Find the line that contains "Dicembre 2024" in the entries below. Output it and each later line exactly, and nothing else.

======== Provided records ========

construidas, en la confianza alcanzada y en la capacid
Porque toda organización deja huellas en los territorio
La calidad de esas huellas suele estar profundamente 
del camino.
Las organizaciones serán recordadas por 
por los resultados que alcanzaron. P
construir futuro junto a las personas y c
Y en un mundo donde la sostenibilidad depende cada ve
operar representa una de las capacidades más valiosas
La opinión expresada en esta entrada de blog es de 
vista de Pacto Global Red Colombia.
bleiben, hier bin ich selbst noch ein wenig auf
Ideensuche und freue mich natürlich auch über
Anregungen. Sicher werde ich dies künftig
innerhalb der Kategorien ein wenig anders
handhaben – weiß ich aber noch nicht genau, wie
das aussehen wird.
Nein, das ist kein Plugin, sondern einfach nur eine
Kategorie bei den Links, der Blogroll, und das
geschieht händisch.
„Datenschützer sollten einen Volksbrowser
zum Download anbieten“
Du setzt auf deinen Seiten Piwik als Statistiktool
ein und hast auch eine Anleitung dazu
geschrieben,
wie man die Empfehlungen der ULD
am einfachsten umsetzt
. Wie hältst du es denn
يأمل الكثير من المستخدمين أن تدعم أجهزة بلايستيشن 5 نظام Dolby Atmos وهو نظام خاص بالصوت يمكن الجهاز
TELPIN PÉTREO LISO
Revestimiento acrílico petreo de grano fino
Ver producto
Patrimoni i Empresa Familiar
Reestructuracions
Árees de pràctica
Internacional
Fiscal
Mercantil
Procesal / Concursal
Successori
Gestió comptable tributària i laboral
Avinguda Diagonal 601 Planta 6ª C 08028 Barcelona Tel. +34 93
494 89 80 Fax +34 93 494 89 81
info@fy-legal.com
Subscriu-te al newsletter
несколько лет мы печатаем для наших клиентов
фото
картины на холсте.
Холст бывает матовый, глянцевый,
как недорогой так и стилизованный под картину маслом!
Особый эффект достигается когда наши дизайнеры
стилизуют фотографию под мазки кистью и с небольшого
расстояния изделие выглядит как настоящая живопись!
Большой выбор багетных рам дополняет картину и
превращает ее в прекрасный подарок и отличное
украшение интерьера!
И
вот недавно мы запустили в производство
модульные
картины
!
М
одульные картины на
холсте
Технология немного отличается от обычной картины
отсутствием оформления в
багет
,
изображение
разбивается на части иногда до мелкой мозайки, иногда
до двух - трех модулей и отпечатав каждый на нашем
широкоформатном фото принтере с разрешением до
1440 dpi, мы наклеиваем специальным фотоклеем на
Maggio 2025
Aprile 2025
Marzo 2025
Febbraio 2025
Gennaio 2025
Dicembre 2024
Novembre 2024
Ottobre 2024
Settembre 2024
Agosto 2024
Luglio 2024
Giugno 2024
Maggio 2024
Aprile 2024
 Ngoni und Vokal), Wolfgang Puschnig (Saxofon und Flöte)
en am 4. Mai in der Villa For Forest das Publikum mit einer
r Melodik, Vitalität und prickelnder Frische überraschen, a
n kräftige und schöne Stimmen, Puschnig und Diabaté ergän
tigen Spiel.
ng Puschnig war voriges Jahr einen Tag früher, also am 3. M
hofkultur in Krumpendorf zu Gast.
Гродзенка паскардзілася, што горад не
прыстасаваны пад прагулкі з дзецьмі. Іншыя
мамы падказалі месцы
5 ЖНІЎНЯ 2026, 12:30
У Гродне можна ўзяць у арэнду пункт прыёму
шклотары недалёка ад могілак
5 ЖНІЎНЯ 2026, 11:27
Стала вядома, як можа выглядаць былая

========

**Answer box**.
Dicembre 2024
Novembre 2024
Ottobre 2024
Settembre 2024
Agosto 2024
Luglio 2024
Giugno 2024
Maggio 2024
Aprile 2024
 Ngoni und Vokal), Wolfgang Puschnig (Saxofon und Flöte)
en am 4. Mai in der Villa For Forest das Publikum mit einer
r Melodik, Vitalität und prickelnder Frische überraschen, a
n kräftige und schöne Stimmen, Puschnig und Diabaté ergän
tigen Spiel.
ng Puschnig war voriges Jahr einen Tag früher, also am 3. M
hofkultur in Krumpendorf zu Gast.
Гродзенка паскардзілася, што горад не
прыстасаваны пад прагулкі з дзецьмі. Іншыя
мамы падказалі месцы
5 ЖНІЎНЯ 2026, 12:30
У Гродне можна ўзяць у арэнду пункт прыёму
шклотары недалёка ад могілак
5 ЖНІЎНЯ 2026, 11:27
Стала вядома, як можа выглядаць былая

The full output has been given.